Explorance launches AI model to help universities analyze NSS feedback
The MLY model has been developed with six UK universities to help higher education teams analyze National Student Survey comments by theme.
Liverpool John Moores University is one of six UK universities that worked with Explorance on its AI model for National Student Survey feedback analysis.
Explorance has launched a new AI-driven qualitative analysis model for National Student Survey feedback, as UK universities prepare for the publication of the NSS 2026 results on July 8.
The model is part of Explorance MLY, a qualitative feedback analysis platform used to process open-ended comments and organize them into themes, sentiment, recommendations and critical issues. The new version has been designed specifically for NSS open-text responses.
Explorance developed the NSS model with six UK universities: the University of Bristol, Liverpool John Moores University, the University of Manchester, the University of Nottingham, the University of Strathclyde and the University of Westminster.
The model uses 1,200 data points to map qualitative feedback into 10 themes. Seven are aligned with the NSS, while three additional areas are focused on institutional analysis.
Explorance says the aim is to help universities move faster from large volumes of student comments to structured analysis that can inform decisions on student experience, teaching quality and institutional improvement.
Model maps comments to NSS themes
The National Student Survey model builds on MLY’s Student Experience Insights framework, with qualitative data remapped into NSS-aligned categories.
MLY already uses in-house machine learning models built for higher education to categorize qualitative feedback, detect sentiment, redact sensitive content, highlight recommendations and flag critical issues.
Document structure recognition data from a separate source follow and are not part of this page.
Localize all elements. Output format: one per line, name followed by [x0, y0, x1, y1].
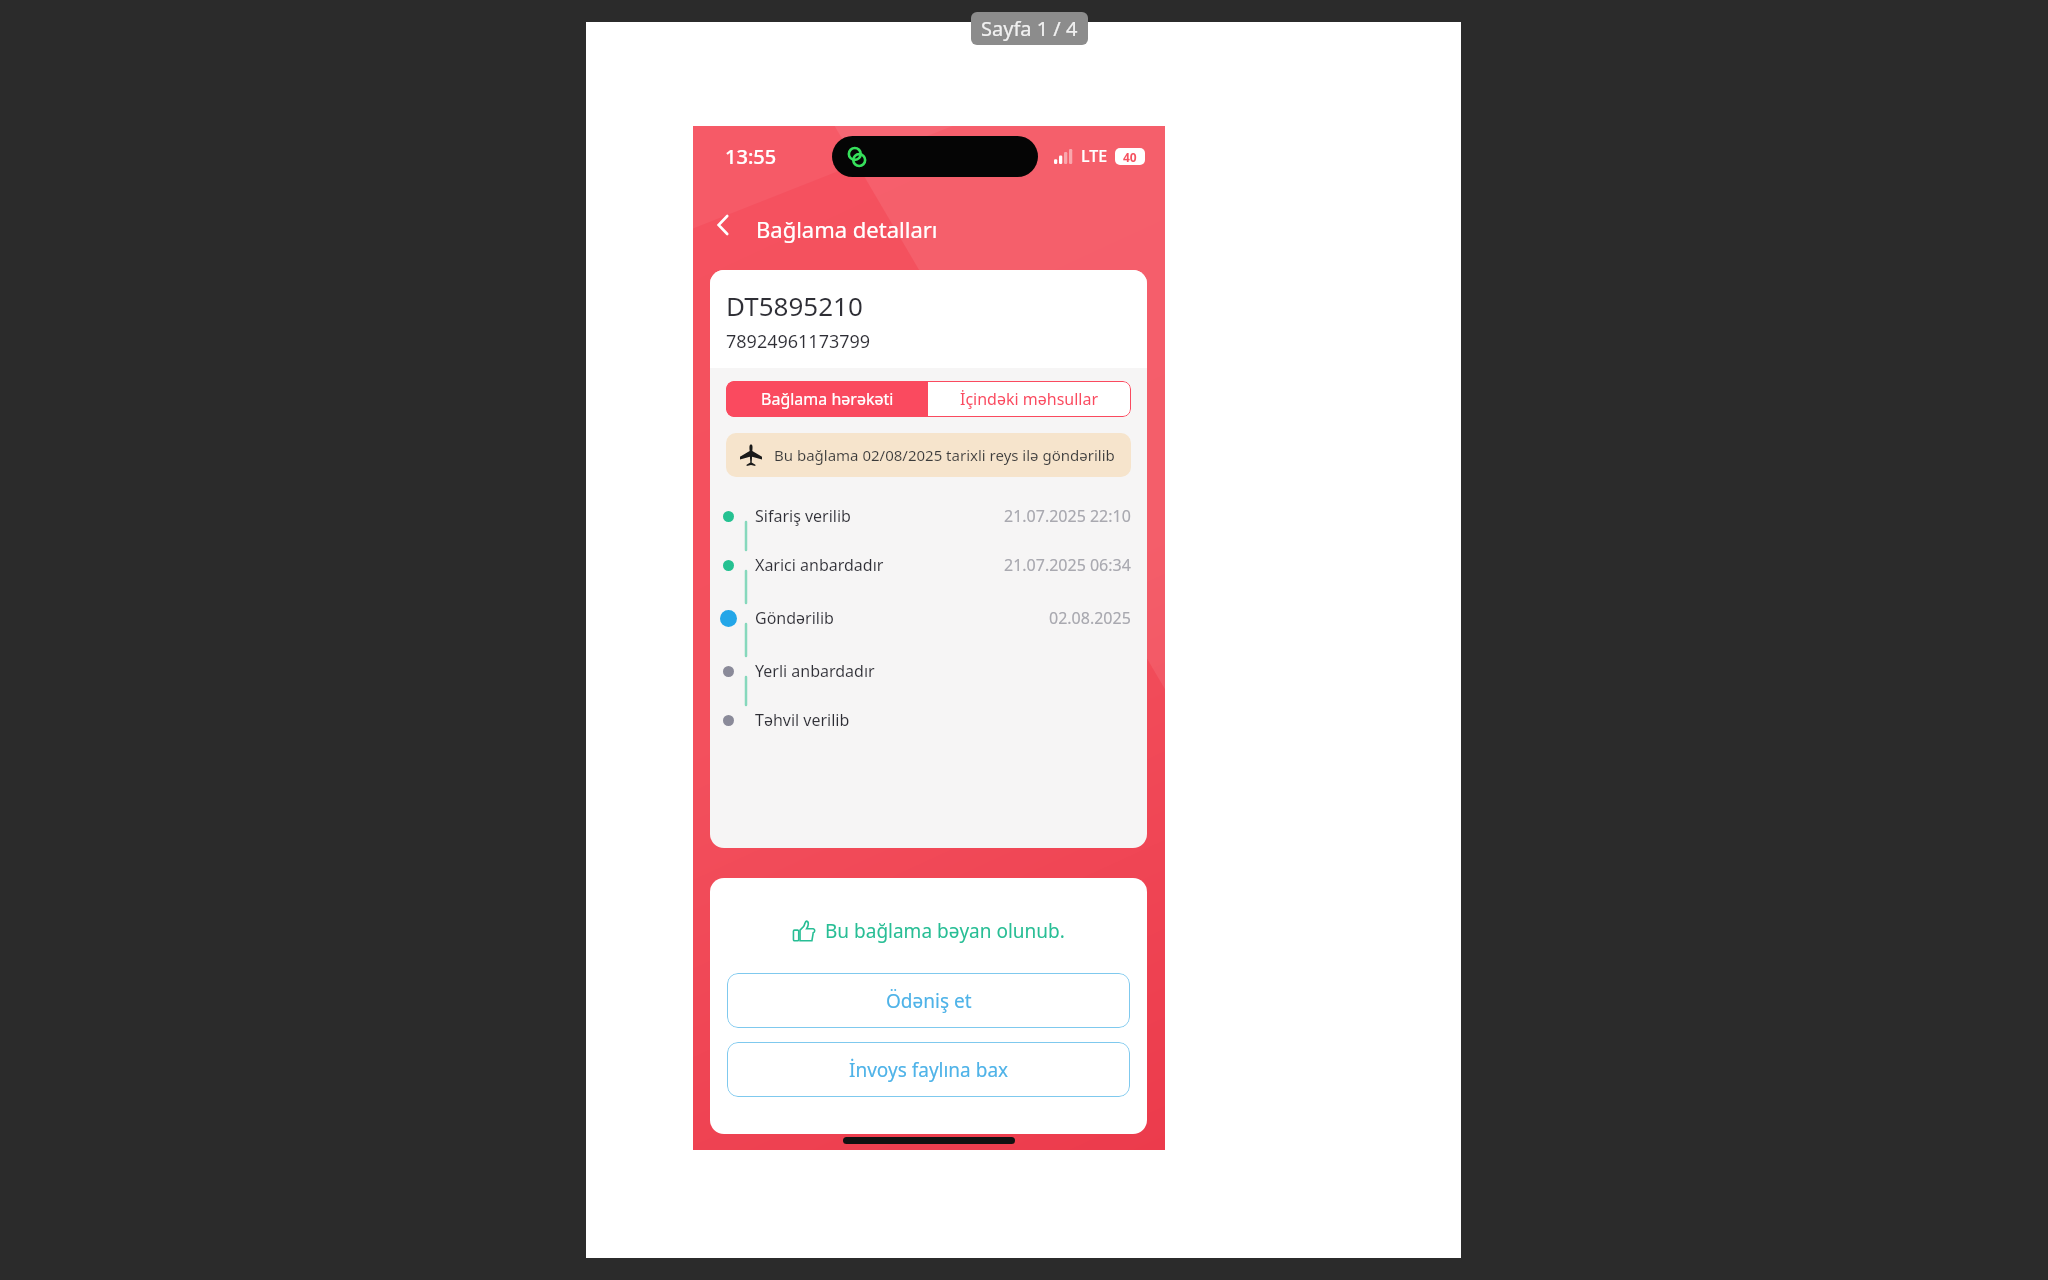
button[interactable]: İnvoys faylına bax: [727, 1042, 1130, 1097]
staticText: Xarici anbardadır: [755, 554, 884, 576]
button[interactable]: Göndərilib: [710, 607, 1147, 629]
staticText: 21.07.2025 06:34: [1004, 554, 1131, 576]
staticText: Bağlama detalları: [756, 214, 938, 244]
staticText: Sayfa 1 / 4: [981, 15, 1078, 42]
staticText: Ödəniş et: [886, 988, 972, 1014]
staticText: İnvoys faylına bax: [849, 1057, 1009, 1083]
staticText: Göndərilib: [755, 607, 834, 629]
button[interactable]: Back: [707, 208, 741, 242]
button[interactable]: Xarici anbardadır: [710, 554, 1147, 576]
staticText: 02.08.2025: [1049, 607, 1131, 629]
staticText: Bağlama hərəkəti: [761, 388, 894, 410]
staticText: LTE: [1081, 145, 1108, 167]
staticText: Təhvil verilib: [755, 709, 850, 731]
button[interactable]: Təhvil verilib: [710, 709, 1147, 731]
staticText: İçindəki məhsullar: [960, 388, 1099, 410]
staticText: 78924961173799: [726, 329, 871, 354]
button[interactable]: Bağlama hərəkəti: [726, 381, 928, 417]
staticText: 21.07.2025 22:10: [1004, 505, 1131, 527]
button[interactable]: Yerli anbardadır: [710, 660, 1147, 682]
staticText: Yerli anbardadır: [755, 660, 875, 682]
staticText: Sifariş verilib: [755, 505, 851, 527]
button[interactable]: İçindəki məhsullar: [928, 381, 1131, 417]
button[interactable]: Ödəniş et: [727, 973, 1130, 1028]
button[interactable]: Sifariş verilib: [710, 505, 1147, 527]
staticText: 13:55: [725, 143, 777, 170]
staticText: Bu bağlama bəyan olunub.: [825, 918, 1065, 944]
staticText: DT5895210: [726, 288, 863, 323]
staticText: Bu bağlama 02/08/2025 tarixli reys ilə g…: [774, 445, 1115, 465]
staticText: 40: [1123, 149, 1137, 165]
Matt Claridge, Director of Sales (EMEA) at Explorance, says: “With NSS 2026 results due out on 8th July, now is the ideal time for institutions to prepare to act quickly on the insights they receive. The NSS produces a large quantity of both quantitative and qualitative data – especially thousands of open-text responses that provide rich insights into student perceptions. Traditionally, analysing this feedback is resource-intensive, time-consuming, and prone to bias or inconsistency. MLY is purpose-built for turning large volumes of qualitative data into structured, actionable insights using advanced AI and machine learning models.”
To support the launch, Explorance hosted Transforming NSS Insights: University Collaboration Behind the MLY NSS Model, a panel discussion featuring MLY customers involved in shaping the model.
Universities helped shape the model
Ufuoma Elegbede, Analyst, Strategy and Insights at the University of Nottingham, says the university began using MLY across other institutional surveys during 2025 before applying it to NSS feedback.
“We began using MLY across other institutional surveys during 2025, so applying it to the NSS felt like a natural next step. One aspect we particularly valued was the collaborative nature of the process – not only with Explorance but also with other universities. Being able to contribute to a solution that could improve how institutions analyse student feedback across the sector was something we were very keen to support. Building this capability manually would require weeks of coding and analysis. MLY enables us to move from a highly manual process to one where insights can be generated much more quickly.”
Explorance says users at Liverpool John Moores University and the University of Strathclyde report that MLY reduces the time and resources needed for manual coding of NSS feedback. Those users say the platform helps survey and research teams focus on interpreting findings rather than categorizing comments.
The platform’s structured thematic analysis and summary features are being used to identify recommendations, areas for improvement and institutional strengths.
Explorance (BlueX) was highly commended in the ETIH Innovation Awards Best Student Engagement and Assessment Tool category, which recognizes platforms that increase student participation and provide actionable assessment and feedback.